» **DATA PROVIDED**
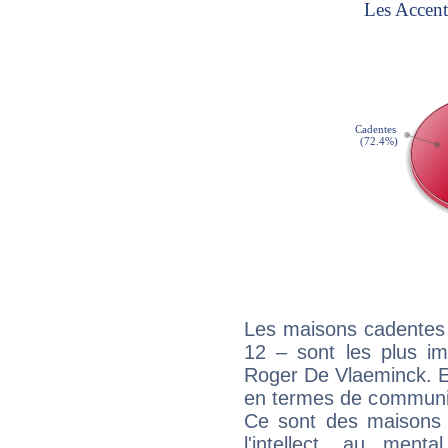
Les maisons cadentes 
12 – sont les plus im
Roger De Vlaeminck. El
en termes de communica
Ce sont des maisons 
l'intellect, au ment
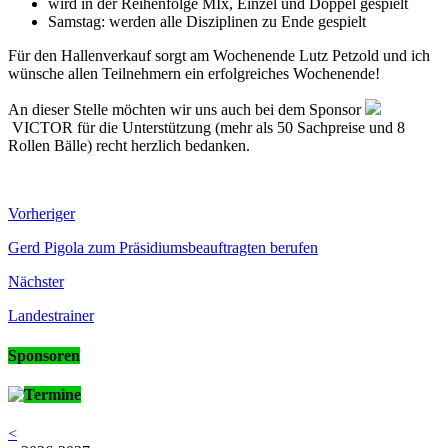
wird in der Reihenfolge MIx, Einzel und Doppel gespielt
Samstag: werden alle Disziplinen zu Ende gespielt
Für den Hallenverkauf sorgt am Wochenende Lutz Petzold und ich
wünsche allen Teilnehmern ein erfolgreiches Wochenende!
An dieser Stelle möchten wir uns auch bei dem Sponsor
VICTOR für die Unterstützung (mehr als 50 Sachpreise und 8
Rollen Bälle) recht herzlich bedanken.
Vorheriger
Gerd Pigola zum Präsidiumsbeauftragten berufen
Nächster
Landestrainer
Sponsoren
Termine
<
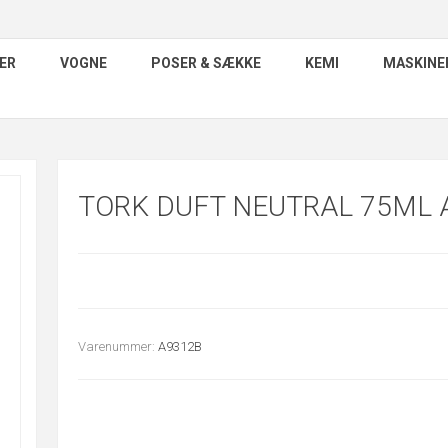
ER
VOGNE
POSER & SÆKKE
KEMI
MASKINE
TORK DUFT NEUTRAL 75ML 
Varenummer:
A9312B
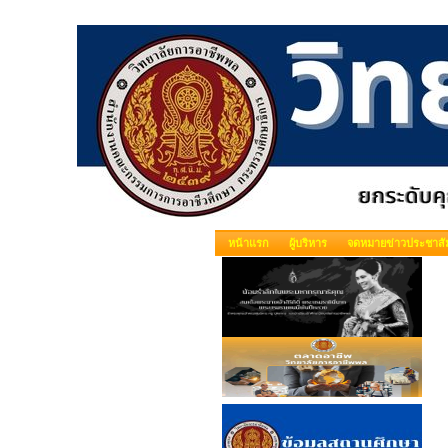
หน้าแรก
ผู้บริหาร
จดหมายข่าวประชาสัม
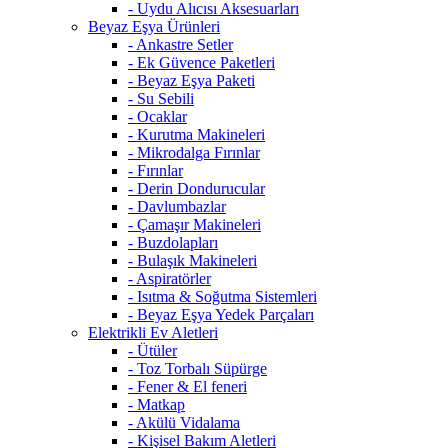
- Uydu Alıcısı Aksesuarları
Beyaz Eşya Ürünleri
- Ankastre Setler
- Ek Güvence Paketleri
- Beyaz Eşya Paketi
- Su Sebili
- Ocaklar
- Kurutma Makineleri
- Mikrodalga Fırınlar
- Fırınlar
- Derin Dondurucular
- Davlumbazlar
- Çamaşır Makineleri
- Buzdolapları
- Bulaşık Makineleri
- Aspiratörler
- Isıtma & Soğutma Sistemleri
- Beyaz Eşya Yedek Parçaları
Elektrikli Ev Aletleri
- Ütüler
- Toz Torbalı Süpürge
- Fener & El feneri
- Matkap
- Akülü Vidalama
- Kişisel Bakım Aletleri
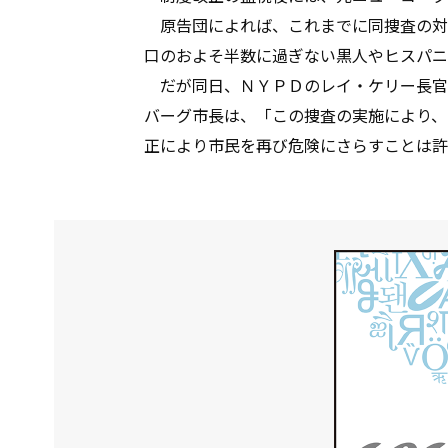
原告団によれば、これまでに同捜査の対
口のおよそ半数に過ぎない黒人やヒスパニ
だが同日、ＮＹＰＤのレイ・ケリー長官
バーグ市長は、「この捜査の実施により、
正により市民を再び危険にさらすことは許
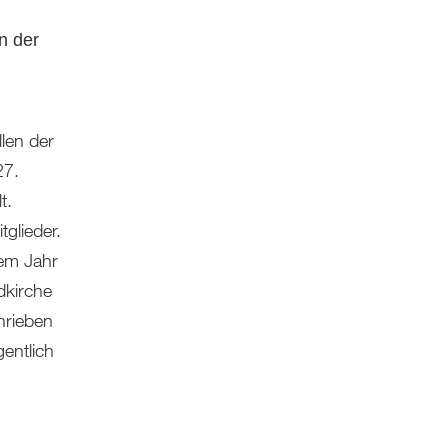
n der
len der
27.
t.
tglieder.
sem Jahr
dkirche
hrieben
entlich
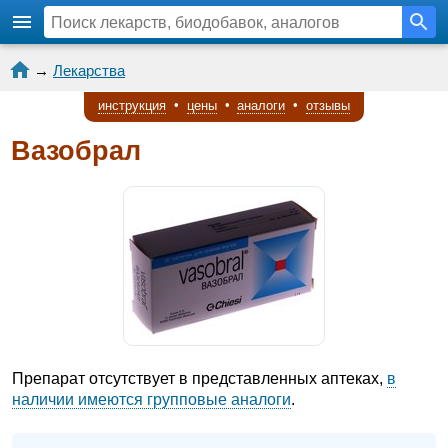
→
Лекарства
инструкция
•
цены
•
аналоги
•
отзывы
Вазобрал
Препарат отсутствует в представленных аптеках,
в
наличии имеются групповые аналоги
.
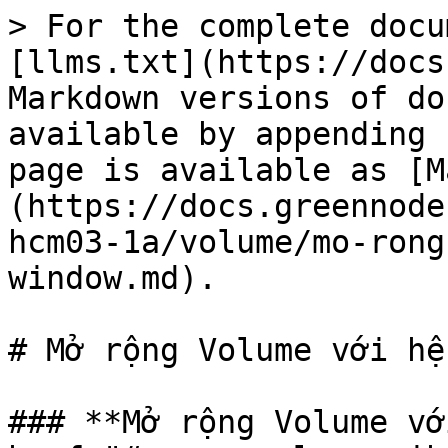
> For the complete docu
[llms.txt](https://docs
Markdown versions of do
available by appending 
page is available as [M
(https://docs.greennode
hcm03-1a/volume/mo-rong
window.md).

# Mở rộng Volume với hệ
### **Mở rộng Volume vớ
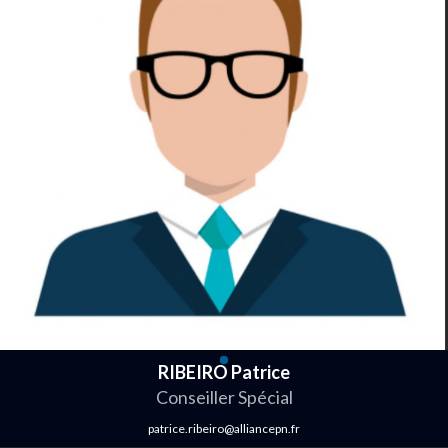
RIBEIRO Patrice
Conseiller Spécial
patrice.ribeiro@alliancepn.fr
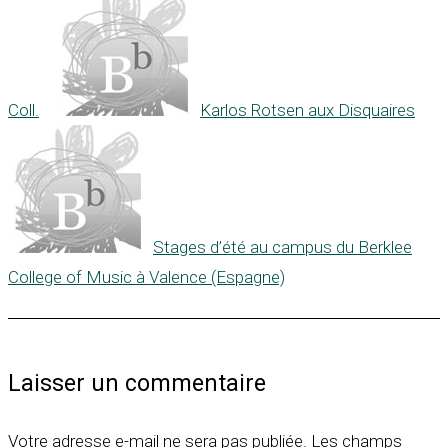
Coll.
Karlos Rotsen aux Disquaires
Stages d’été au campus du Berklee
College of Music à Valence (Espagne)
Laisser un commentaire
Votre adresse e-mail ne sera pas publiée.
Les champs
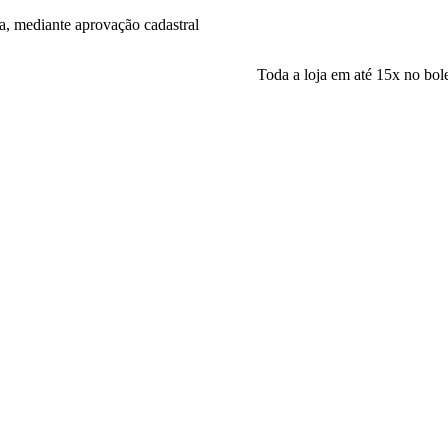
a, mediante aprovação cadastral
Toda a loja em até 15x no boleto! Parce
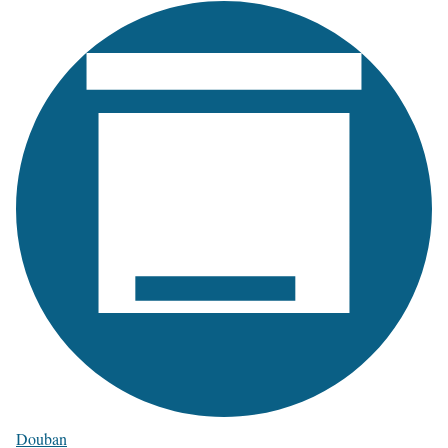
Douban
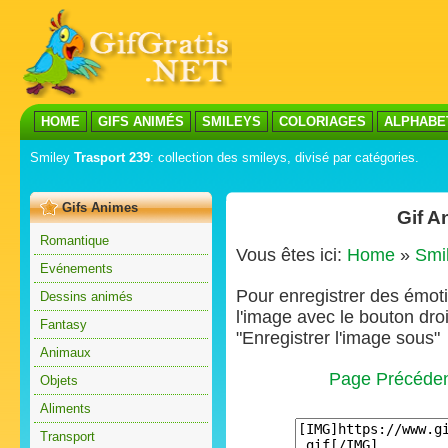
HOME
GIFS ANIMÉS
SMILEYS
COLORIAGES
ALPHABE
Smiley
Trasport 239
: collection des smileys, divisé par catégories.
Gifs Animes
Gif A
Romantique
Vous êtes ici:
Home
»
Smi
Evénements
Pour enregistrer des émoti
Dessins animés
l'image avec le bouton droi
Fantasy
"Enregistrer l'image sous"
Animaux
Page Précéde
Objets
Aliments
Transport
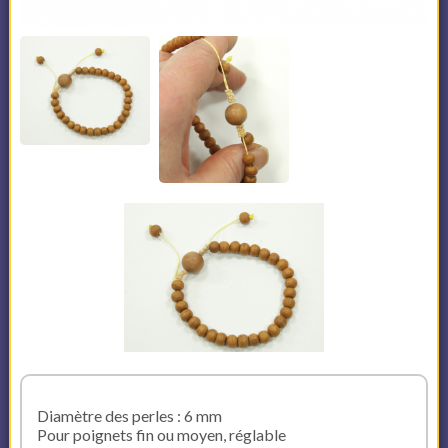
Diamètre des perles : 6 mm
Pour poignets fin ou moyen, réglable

» **WHAT NEEDS TO BE DONE**
In the copy, leave out the pictures and restate the records exactly.

» **RESPONSE TO THE EXERCISE**
Les maisons cadentes 
12 – sont les plus im
Roger De Vlaeminck. El
en termes de communica
Ce sont des maisons 
l'intellect, au ment
wird in der Reihenfolge MIx, Einzel und Doppel gespielt
Samstag: werden alle Disziplinen zu Ende gespielt
Für den Hallenverkauf sorgt am Wochenende Lutz Petzold und ich
wünsche allen Teilnehmern ein erfolgreiches Wochenende!
An dieser Stelle möchten wir uns auch bei dem Sponsor
VICTOR für die Unterstützung (mehr als 50 Sachpreise und 8
Rollen Bälle) recht herzlich bedanken.
Vorheriger
Gerd Pigola zum Präsidiumsbeauftragten berufen
Nächster
Landestrainer
Sponsoren
Termine
<
ER
VOGNE
POSER & SÆKKE
KEMI
MASKINE
TORK DUFT NEUTRAL 75ML 
Varenummer:
A9312B
หน้าแรก
ผู้บริหาร
จดหมายข่าวประชาสัม
- Uydu Alıcısı Aksesuarları
Beyaz Eşya Ürünleri
- Ankastre Setler
- Ek Güvence Paketleri
- Beyaz Eşya Paketi
- Su Sebili
- Ocaklar
- Kurutma Makineleri
- Mikrodalga Fırınlar
- Fırınlar
- Derin Dondurucular
- Davlumbazlar
- Çamaşır Makineleri
- Buzdolapları
- Bulaşık Makineleri
- Aspiratörler
- Isıtma & Soğutma Sistemleri
- Beyaz Eşya Yedek Parçaları
Elektrikli Ev Aletleri
- Ütüler
- Toz Torbalı Süpürge
- Fener & El feneri
- Matkap
- Akülü Vidalama
- Kişisel Bakım Aletleri
原告団によれば、これまでに同捜査の対
口のおよそ半数に過ぎない黒人やヒスパニ
だが同日、ＮＹＰＤのレイ・ケリー長官
バーグ市長は、「この捜査の実施により、
正により市民を再び危険にさらすことは許
n der
len der
27.
t.
tglieder.
sem Jahr
dkirche
hrieben
entlich
→
Лекарства
инструкция
•
цены
•
аналоги
•
отзывы
Вазобрал
Препарат отсутствует в представленных аптеках,
в
наличии имеются групповые аналоги
.
> For the complete docu
[llms.txt](https://docs
Markdown versions of do
available by appending 
page is available as [M
(https://docs.greennode
hcm03-1a/volume/mo-rong
window.md).

# Mở rộng Volume với hệ
### **Mở rộng Volume vớ
RIBEIRO Patrice
Conseiller Spécial
patrice.ribeiro@alliancepn.fr
Coll.
Karlos Rotsen aux Disquaires
Stages d’été au campus du Berklee
College of Music à Valence (Espagne)
Laisser un commentaire
Votre adresse e-mail ne sera pas publiée.
Les champs
a, mediante aprovação cadastral
Toda a loja em até 15x no boleto! Parce
Douban
HOME
GIFS ANIMÉS
SMILEYS
COLORIAGES
ALPHABE
Smiley
Trasport 239
: collection des smileys, divisé par catégories.
Gifs Animes
Gif A
Romantique
Vous êtes ici:
Home
»
Smi
Evénements
Pour enregistrer des émoti
Dessins animés
l'image avec le bouton droi
Fantasy
"Enregistrer l'image sous"
Animaux
Page Précéde
Objets
Aliments
Transport
Diamètre des perles : 6 mm
Pour poignets fin ou moyen, réglable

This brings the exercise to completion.